[Records drawn from a dataset]
◇ ◇ ◇ ◇

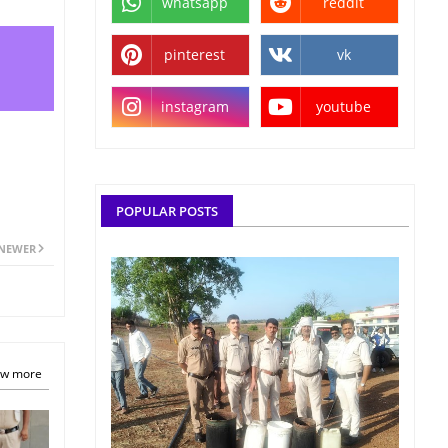
whatsapp
reddit
pinterest
vk
instagram
youtube
POPULAR POSTS
NEWER
w more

◇ ◇ ◇ ◇

* _Activity_
Reproduce every entry above in full and exactly, though not its pictures.

* _Output for this task_
whatsapp
reddit
pinterest
vk
instagram
youtube
POPULAR POSTS
NEWER
w more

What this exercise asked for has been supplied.